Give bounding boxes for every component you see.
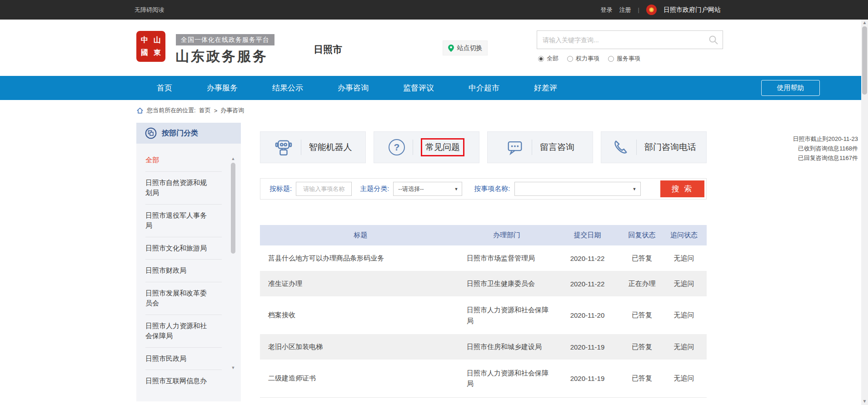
row-department: 日照市住房和城乡建设局 [467, 341, 551, 352]
scroll-down-icon[interactable]: ▼ [230, 365, 236, 370]
row-title[interactable]: 老旧小区加装电梯 [260, 334, 461, 360]
breadcrumb: 您当前所在的位置: 首页 > 办事咨询 [136, 106, 244, 115]
help-button[interactable]: 使用帮助 [761, 80, 820, 96]
search-button[interactable]: 搜 索 [660, 180, 704, 197]
tab-message-consult[interactable]: 留言咨询 [487, 131, 593, 163]
scope-all[interactable]: 全部 [538, 55, 559, 63]
tab-label-highlighted: 常见问题 [421, 138, 464, 156]
row-date: 2020-11-22 [552, 245, 623, 271]
nav-item-home[interactable]: 首页 [157, 83, 172, 93]
tab-faq[interactable]: ? 常见问题 [374, 131, 479, 163]
row-reply-status: 已答复 [623, 360, 661, 397]
nav-item-supervision[interactable]: 监督评议 [403, 83, 434, 93]
chevron-down-icon: ▼ [633, 187, 637, 191]
category-select[interactable]: --请选择-- ▼ [393, 182, 462, 196]
scope-power-items[interactable]: 权力事项 [567, 55, 599, 63]
category-filter-label: 主题分类: [360, 185, 389, 193]
sidebar-item-internet-info[interactable]: 日照市互联网信息办 [145, 370, 222, 392]
nav-item-consult[interactable]: 办事咨询 [338, 83, 369, 93]
row-department: 日照市人力资源和社会保障局 [467, 305, 551, 326]
row-department: 日照市市场监督管理局 [467, 253, 551, 263]
consultation-stats: 日照市截止到2020-11-23 已收到咨询信息1168件 已回复咨询信息116… [772, 134, 858, 163]
row-date: 2020-11-22 [552, 271, 623, 296]
page-scrollbar-thumb[interactable] [862, 26, 867, 95]
sidebar-item-civil-affairs[interactable]: 日照市民政局 [145, 348, 222, 370]
row-department: 日照市卫生健康委员会 [467, 278, 551, 289]
sidebar-item-veterans-affairs[interactable]: 日照市退役军人事务局 [145, 205, 222, 237]
category-icon [145, 127, 157, 139]
filter-bar: 按标题: 主题分类: --请选择-- ▼ 按事项名称: ▼ 搜 索 [260, 178, 707, 200]
department-sidebar: 按部门分类 全部 日照市自然资源和规划局 日照市退役军人事务局 日照市文化和旅游… [136, 123, 241, 401]
col-title: 标题 [260, 225, 461, 245]
sidebar-scrollbar[interactable]: ▲ ▼ [230, 156, 236, 372]
row-title[interactable]: 莒县什么地方可以办理商品条形码业务 [260, 245, 461, 271]
breadcrumb-current[interactable]: 办事咨询 [220, 106, 244, 115]
chevron-down-icon: ▼ [454, 187, 458, 191]
table-row[interactable]: 莒县什么地方可以办理商品条形码业务 日照市市场监督管理局 2020-11-22 … [260, 245, 707, 271]
row-reply-status: 已答复 [623, 334, 661, 360]
radio-icon[interactable] [608, 56, 614, 62]
login-link[interactable]: 登录 [601, 6, 613, 14]
scope-service-items[interactable]: 服务事项 [608, 55, 640, 63]
page-scrollbar[interactable]: ▲ ▼ [861, 20, 868, 405]
breadcrumb-separator: > [214, 107, 218, 114]
message-icon [506, 139, 524, 156]
row-title[interactable]: 二级建造师证书 [260, 360, 461, 397]
table-row[interactable]: 准生证办理 日照市卫生健康委员会 2020-11-22 正在办理 无追问 [260, 271, 707, 296]
keyword-search-input[interactable] [537, 31, 723, 49]
table-header-row: 标题 办理部门 提交日期 回复状态 追问状态 [260, 225, 707, 245]
nav-item-rating[interactable]: 好差评 [534, 83, 557, 93]
row-department: 日照市人力资源和社会保障局 [467, 368, 551, 389]
row-reply-status: 已答复 [623, 245, 661, 271]
row-date: 2020-11-20 [552, 296, 623, 334]
sidebar-item-human-resources[interactable]: 日照市人力资源和社会保障局 [145, 315, 222, 348]
nav-item-services[interactable]: 办事服务 [207, 83, 238, 93]
stats-deadline: 日照市截止到2020-11-23 [772, 134, 858, 144]
radio-selected-icon[interactable] [538, 56, 544, 62]
table-row[interactable]: 老旧小区加装电梯 日照市住房和城乡建设局 2020-11-19 已答复 无追问 [260, 334, 707, 360]
sidebar-item-natural-resources[interactable]: 日照市自然资源和规划局 [145, 172, 222, 205]
accessibility-link[interactable]: 无障碍阅读 [135, 0, 164, 20]
tab-smart-robot[interactable]: 智能机器人 [260, 131, 366, 163]
name-filter-label: 按事项名称: [474, 185, 510, 193]
col-follow-status: 追问状态 [661, 225, 707, 245]
tab-label: 留言咨询 [540, 141, 574, 153]
item-name-select[interactable]: ▼ [514, 182, 641, 196]
top-utility-bar: 无障碍阅读 登录 注册 | ★ 日照市政府门户网站 [0, 0, 868, 20]
tab-phone-directory[interactable]: 部门咨询电话 [601, 131, 707, 163]
breadcrumb-home[interactable]: 首页 [199, 106, 211, 115]
scroll-up-icon[interactable]: ▲ [861, 20, 868, 26]
site-header: 中 山 國 東 全国一体化在线政务服务平台 山东政务服务 日照市 站点切换 全部… [0, 20, 868, 76]
register-link[interactable]: 注册 [619, 6, 631, 14]
scroll-down-icon[interactable]: ▼ [861, 398, 868, 405]
row-date: 2020-11-19 [552, 360, 623, 397]
row-follow-status: 无追问 [661, 360, 707, 397]
brand-title: 山东政务服务 [175, 47, 268, 66]
consultation-table: 标题 办理部门 提交日期 回复状态 追问状态 莒县什么地方可以办理商品条形码业务… [260, 225, 707, 398]
sidebar-item-culture-tourism[interactable]: 日照市文化和旅游局 [145, 237, 222, 260]
portal-site-link[interactable]: 日照市政府门户网站 [663, 6, 721, 14]
sidebar-scrollbar-thumb[interactable] [231, 163, 235, 254]
city-name: 日照市 [314, 43, 342, 56]
nav-item-agency-market[interactable]: 中介超市 [469, 83, 499, 93]
row-title[interactable]: 准生证办理 [260, 271, 461, 296]
row-title[interactable]: 档案接收 [260, 296, 461, 334]
site-switch-button[interactable]: 站点切换 [443, 40, 488, 55]
sidebar-title: 按部门分类 [162, 129, 198, 138]
title-filter-input[interactable] [296, 182, 352, 196]
table-row[interactable]: 档案接收 日照市人力资源和社会保障局 2020-11-20 已答复 无追问 [260, 296, 707, 334]
sidebar-item-finance[interactable]: 日照市财政局 [145, 260, 222, 282]
breadcrumb-prefix: 您当前所在的位置: [147, 106, 196, 115]
scroll-up-icon[interactable]: ▲ [230, 156, 236, 161]
nav-item-results[interactable]: 结果公示 [272, 83, 303, 93]
search-icon[interactable] [708, 35, 719, 45]
sidebar-item-development-reform[interactable]: 日照市发展和改革委员会 [145, 282, 222, 315]
topbar-separator: | [638, 6, 639, 13]
nav-items: 首页 办事服务 结果公示 办事咨询 监督评议 中介超市 好差评 [157, 76, 557, 100]
sidebar-item-all[interactable]: 全部 [145, 149, 222, 172]
sidebar-header: 按部门分类 [136, 123, 241, 144]
radio-icon[interactable] [567, 56, 573, 62]
robot-icon [274, 138, 293, 156]
table-row[interactable]: 二级建造师证书 日照市人力资源和社会保障局 2020-11-19 已答复 无追问 [260, 360, 707, 397]
topbar-right-group: 登录 注册 | ★ 日照市政府门户网站 [601, 0, 721, 20]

┄┄┄┄┄┄┄┄┄┄┄┄┄┄┄┄┄┄┄┄

▸ **Work instruction**
Scanning the data above, copy out every line where "日照市住房和城乡建设局" is found.

▸ **Answer box**
row-department: 日照市住房和城乡建设局 [467, 341, 551, 352]
table-row[interactable]: 老旧小区加装电梯 日照市住房和城乡建设局 2020-11-19 已答复 无追问 [260, 334, 707, 360]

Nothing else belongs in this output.